Por desconhecimento, alguns proprietários acreditam que as viroses não afectam animais adultos ou idosos, e que por isso estes não precisam ser vacinados. Isso não é verdade. Em qualquer idade, a vacinação é o método mais eficaz de controlo destas graves doenças.

Outro erro comum é achar que um animal adulto que nunca foi vacinado, não precisa mais fazê-lo. Para a protecção deste animal, ele deve ser vacinado. Para cada caso haverá um programa de vacinação efectivo elaborado pelo médico veterinário.

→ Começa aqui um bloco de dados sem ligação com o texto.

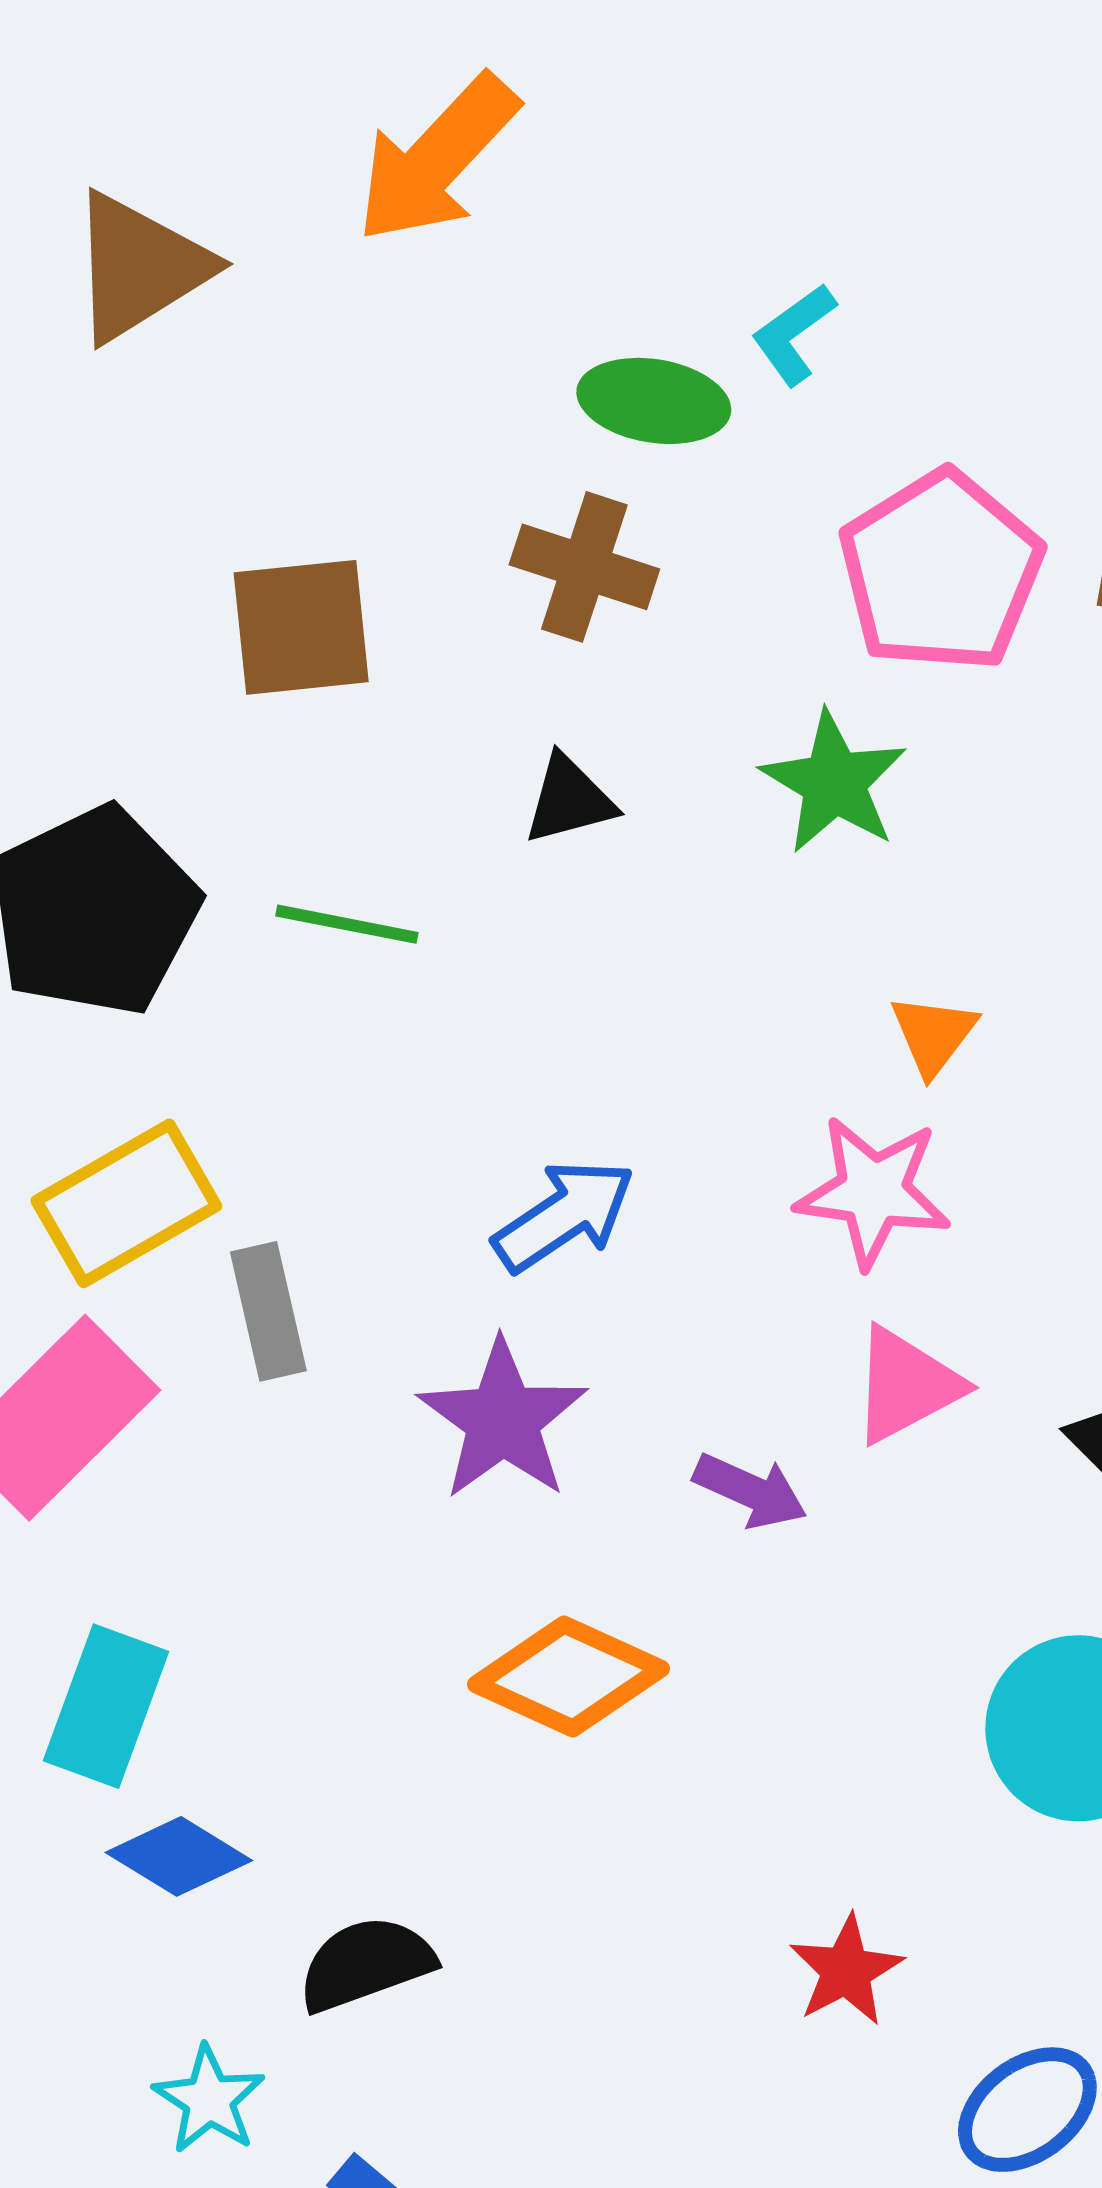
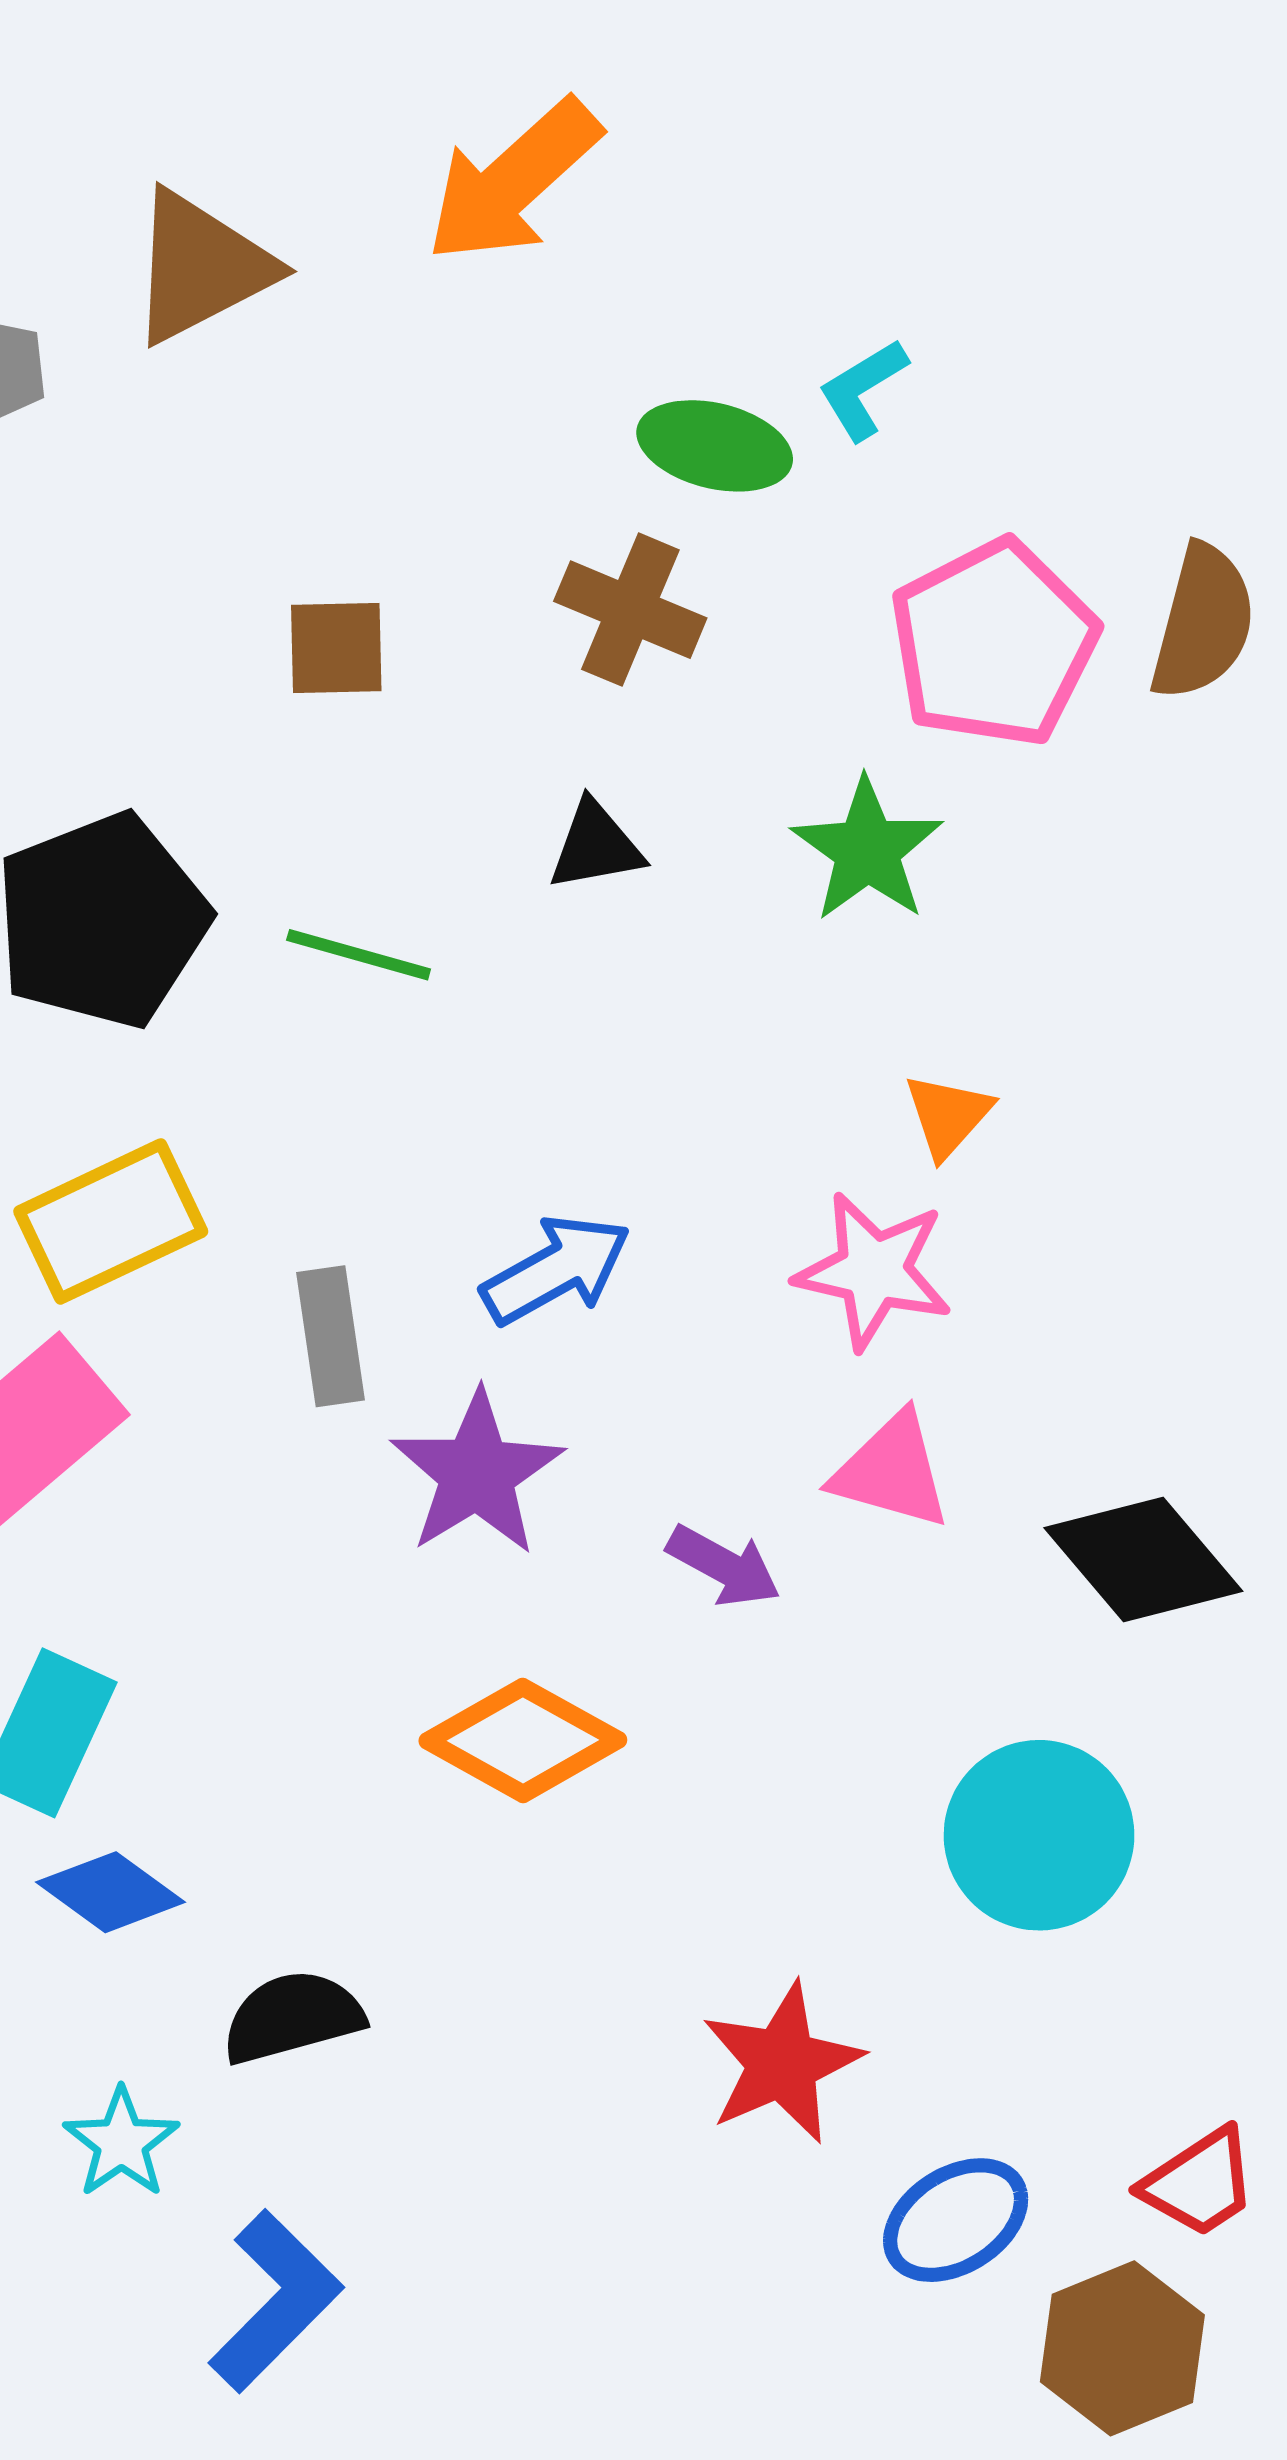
brown square: (301, 627) -> (336, 648), size x0.7
gray rectangle: (268, 1311) -> (330, 1336), moved
pink triangle: (906, 1385) -> (892, 1471), turned 39
red star: (846, 1970) -> (782, 2063), size x1.4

É oportuno aqui desmistificar a ideia, ainda divulgada entre alguns caçadores, de que vacinar os cães lhes tira o faro, inutilizando-os por isso para a caça: Esta afirmação não tem qualquer fundo de verdade. Actualmente, as vacinas são produzidas sob elevados padrões de qualidade e não há nada a recear…é certo de que um animal não deverá ser vacinado imediatamente antes da ida para a caça, pois nos dias a seguir à vacinação poderá ficar mais “em baixo de forma”, o que pode afectar a sua performance como cão de caça. Logicamente, basta vacinar o animal com alguma antecedência e não no dia anterior à abertura da caça! Para além disso, não se esqueça que o contacto com outros cães durante a caça, pode ser uma oportunidade para o seu cão contrair doenças fatais, que só poderão ser evitadas através da vacinação.

 

A imunização

Quando nascem, os cães e os gatos recebem através do colostro (“primeiro leite da mãe”) os anticorpos maternos, sendo por isso essencial que eles mamem nas primeiras horas após o parto (24 horas no máximo). Nas primeiras semanas de vida são estes anticorpos os responsáveis pela protecção contra as doenças. Estes anticorpos começam a diminuir entre a quarta e a quinta semana de idade. Então, o cachorro e o gatinho deixam de estar protegidos, na ausência de medidas de vacinação. Felizmente, com os avanços tecnológicos, conseguimos vacinar os filhotes cada vez mais cedo, o que é muito importante, pois quem adquire um animal de estimação fica ansioso para passear com ele, o que só deve ser feito no final do esquema de vacinação. Afinal, todos queremos mostrar o nosso novo amigo, mas sem colocar em risco a sua saúde, não é verdade? Assim, os protocolos de vacinação podem iniciar-se a partir das 5 semanas nos cachorrinhos e a partir das 8 semanas nos gatinhos. Se o calendário de vacinação não pôde ser seguido desde essa idade, ele deverá ser iniciado o mais rapidamente possível.

 

A administração das vacinas

As vacinas são produtos biológicos vulneráveis a determinadas temperaturas. Somente o veterinário pode avaliar as condições de produção, transporte, armazenamento, manipulação e administração da vacina, assim como as condições clínicas do animal que vai recebê-la. Para ser vacinado, é imprescindível que o animal esteja em perfeito estado de saúde (inclusivamente bem desparasitado), o que só pode ser concluído após o exame clínico efectuado pelo médico veterinário.

Portanto, nunca aceite que alguém que não seja veterinário vacine o seu animal!